Key Highlights from the report:
- The task force unveiled the National Infrastructure Pipeline(NIP) with projects worth ₹102-lakh crore.
- The private companies will account for 22%-25% of the investments and the balance will come from the Centre and the states in equal proportions.
- The projects have been classified under two broad categories namely economic infrastructure and social infrastructure for both ease of doing business and ease of living.
- Under the projects,energy sectors make up the lion’s share of 24%, followed by roads(19%), urban development(16%) and the railways (13%).
- The shares of rural and social infrastructure projects which includes health, education and drinking water is 8% and 3% respectively.
Significance of NIP:
- Economy: A well planned NIP will enable more infrastructure projects, grow businesses, create jobs, improve ease of living and provide equitable access to infrastructure for all by making growth more inclusive.
- Government: A well developed infrastructure enhances level of economic activity, creates additional fiscal space by improving revenue base of the government, and ensures quality of expenditure focused on productive areas.

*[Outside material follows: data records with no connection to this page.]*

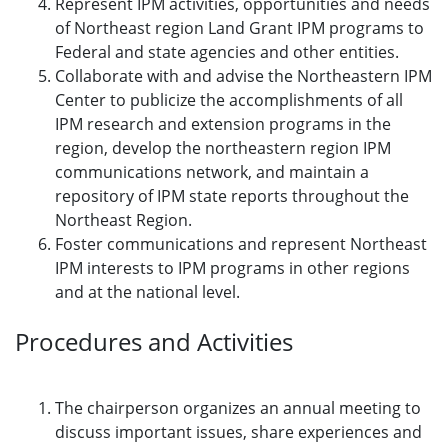
Represent IPM activities, opportunities and needs
of Northeast region Land Grant IPM programs to
Federal and state agencies and other entities.
Collaborate with and advise the Northeastern IPM
Center to publicize the accomplishments of all
IPM research and extension programs in the
region, develop the northeastern region IPM
communications network, and maintain a
repository of IPM state reports throughout the
Northeast Region.
Foster communications and represent Northeast
IPM interests to IPM programs in other regions
and at the national level.
Procedures and Activities
The chairperson organizes an annual meeting to
discuss important issues, share experiences and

- Developers: It will provide better view of project supply, provides time to be better prepared for project bidding, reduces aggressive bids/ failure in project delivery, ensures enhanced access to sources of finance as a result of increased investor confidence.
- Banks/financial institutions (F1s)/investors: It will build investor confidence as identified projects are likely to be better prepared, exposures less likely to suffer stress given active project monitoring, thereby less likelihood of NPAs.